# [Data to process]
BEGIN

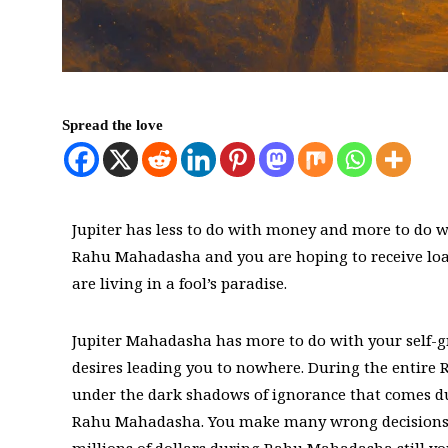
Spread the love
Jupiter has less to do with money and more to do w
Rahu Mahadasha and you are hoping to receive loa
are living in a fool’s paradise.
Jupiter Mahadasha has more to do with your self-
desires leading you to nowhere. During the enti
under the dark shadows of ignorance that comes due
Rahu Mahadasha. You make many wrong decisions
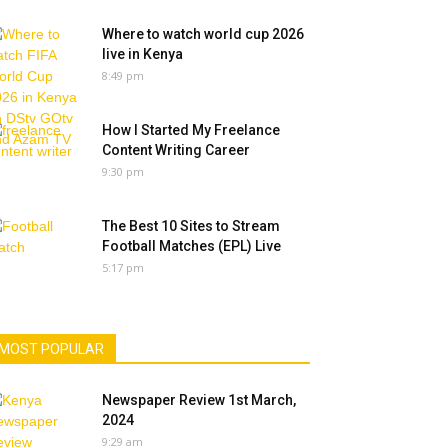
Where to watch world cup 2026
live in Kenya
8:49 pm
How I Started My Freelance
Content Writing Career
9:30 pm
The Best 10 Sites to Stream
Football Matches (EPL) Live
5:17 pm
MOST POPULAR
Newspaper Review 1st March,
2024
9:29 am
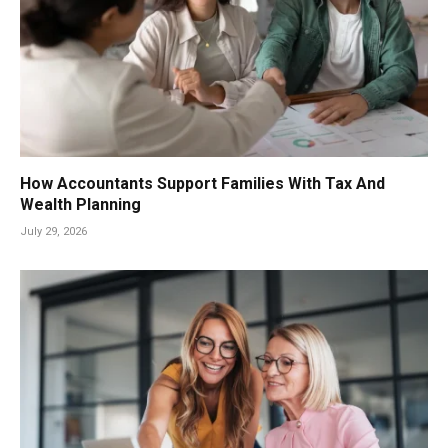
How Accountants Support Families With Tax And
Wealth Planning
July 29, 2026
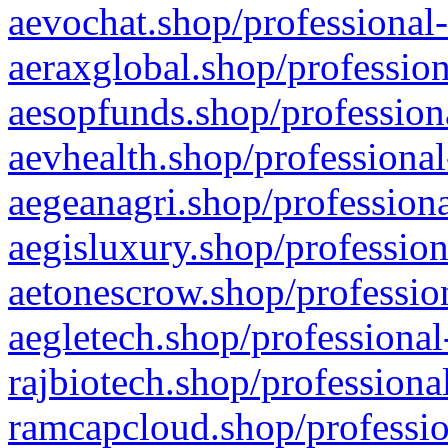
aevochat.shop/professional-
aeraxglobal.shop/profession
aesopfunds.shop/professiona
aevhealth.shop/professional
aegeanagri.shop/professiona
aegisluxury.shop/profession
aetonescrow.shop/profession
aegletech.shop/professional
rajbiotech.shop/professiona
ramcapcloud.shop/professio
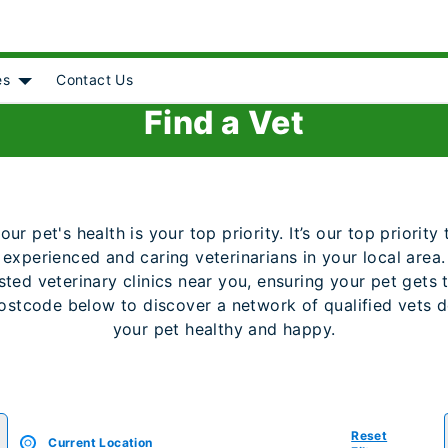
es
Contact Us
Object]
nu for [object Object]
Show submenu for [object Object]
Find a Vet
r pet's health is your top priority. It’s our top priorit
 experienced and caring veterinarians in your local area. 
ted veterinary clinics near you, ensuring your pet gets 
ostcode below to discover a network of qualified vets 
your pet healthy and happy.
Reset
Current Location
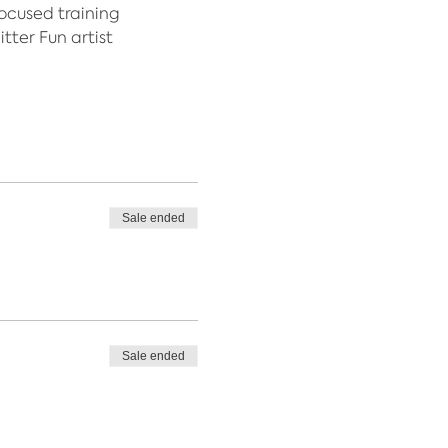
focused training
tter Fun artist
Sale ended
Sale ended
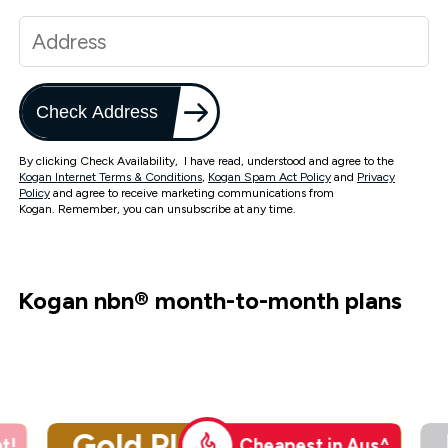
Check Address
By clicking Check Availability, I have read, understood and agree to the
Kogan Internet Terms & Conditions
,
Kogan Spam Act Policy
and
Privacy
Policy
and agree to receive marketing communications from
Kogan. Remember, you can unsubscribe at any time.
Kogan nbn
®
month-to-month plans
Gold Plus
t!
Cheapest in Aus^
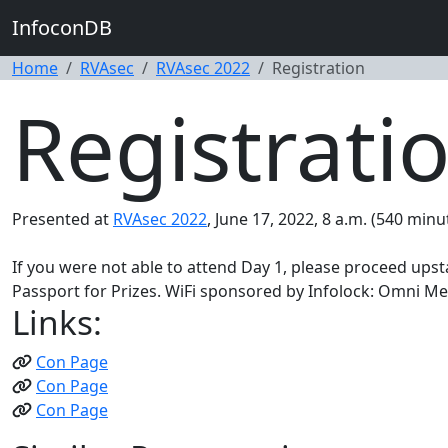
InfoconDB
Home
RVAsec
RVAsec 2022
Registration
Registrati
Presented at
RVAsec 2022
, June 17, 2022, 8 a.m. (540 minu
If you were not able to attend Day 1, please proceed upstai
Passport for Prizes. WiFi sponsored by Infolock: Omni M
Links:
Con Page
Con Page
Con Page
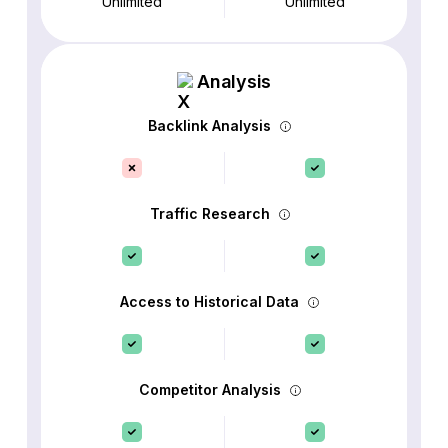
Unlimited
Unlimited
Analysis
Backlink Analysis
Traffic Research
Access to Historical Data
Competitor Analysis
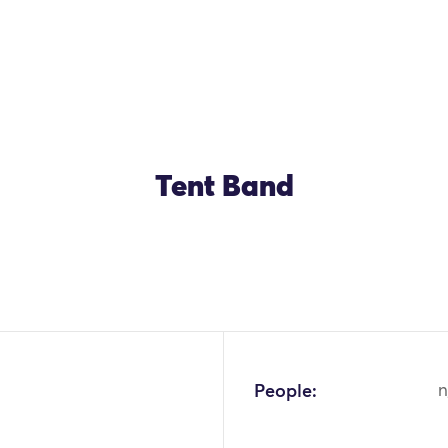
Tent Band
People:
n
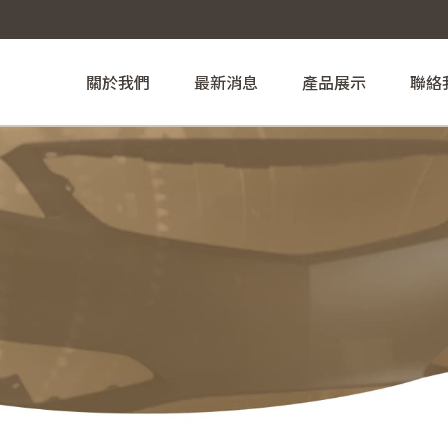
關於我們
最新消息
產品展示
聯絡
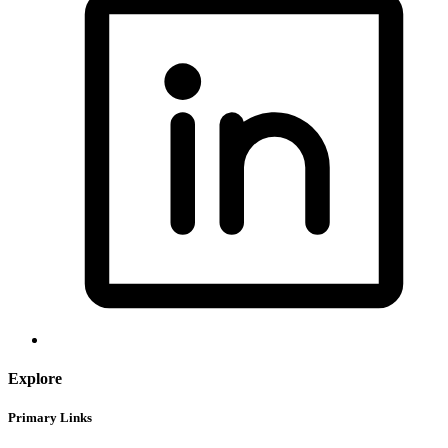
Explore
Primary Links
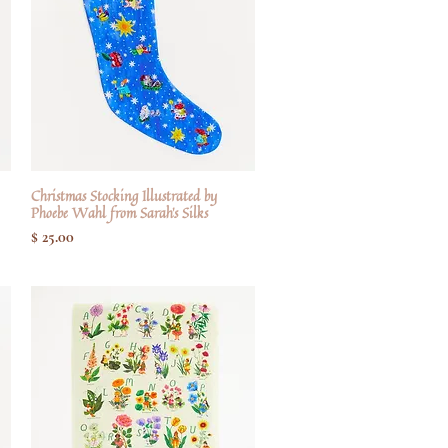
Christmas Stocking Illustrated by
Hurtigvisning
Phoebe Wahl from Sarah's Silks
Pris
$ 25.00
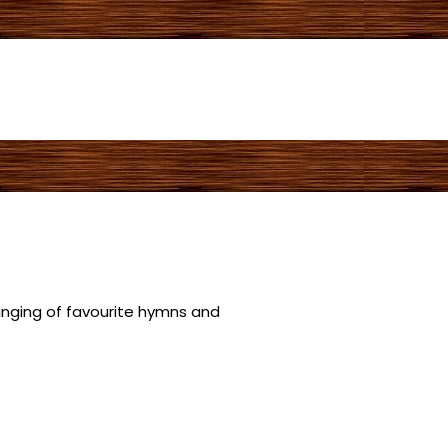
singing of favourite hymns and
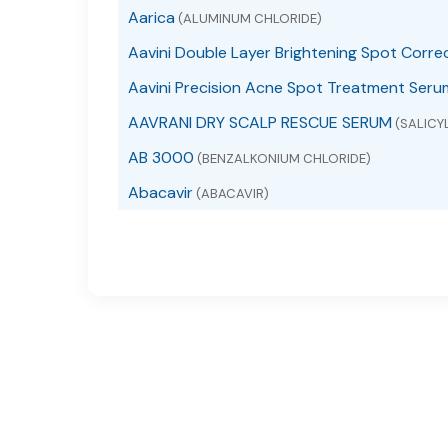
Aarica
(ALUMINUM CHLORIDE)
Aavini Double Layer Brightening Spot Corre
Aavini Precision Acne Spot Treatment Seru
AAVRANI DRY SCALP RESCUE SERUM
(SALICYL
AB 3000
(BENZALKONIUM CHLORIDE)
Abacavir
(ABACAVIR)
Abacavir
(ABACAVIR SULFATE)
Abacavir and Lamivudine
(ABACAVIR AND LAMI
Abacavir Sulfate
(ABACAVIR SULFATE)
ABACAVIR, LAMIVUDINE AND ZIDOVUDINE
(A
ABC Arbonne Baby Care Diaper Rash
(DIMETH
ABC Arbonne Baby Care Sunscreen Broad S
ABC Lice Killing
(PIPERONYL BUTOXIDE, PYRETHRU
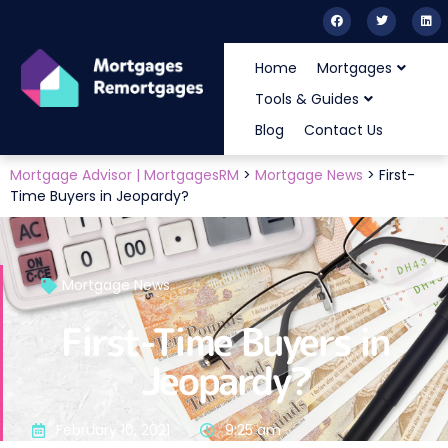
Home
Mortgages
Tools & Guides
Blog
Contact Us
Mortgage Advisor | MortgagesRM
>
Mortgage News
>
First-
Time Buyers in Jeopardy?
Mortgage News
First-Time Buyers in
Jeopardy?
February 10, 2021
9:25 am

END

Quote word for word only the lines above from the one containing "The Best 10 Sites to Stream" through the one containing "aegeanagri.shop/professiona". Pictures stay out of your copy.

The Best 10 Sites to Stream
Football Matches (EPL) Live
5:17 pm
MOST POPULAR
Newspaper Review 1st March,
2024
9:29 am
How Accountants Support Families With Tax And
Wealth Planning
July 29, 2026
aevochat.shop/professional-
aeraxglobal.shop/profession
aesopfunds.shop/professiona
aevhealth.shop/professional
aegeanagri.shop/professiona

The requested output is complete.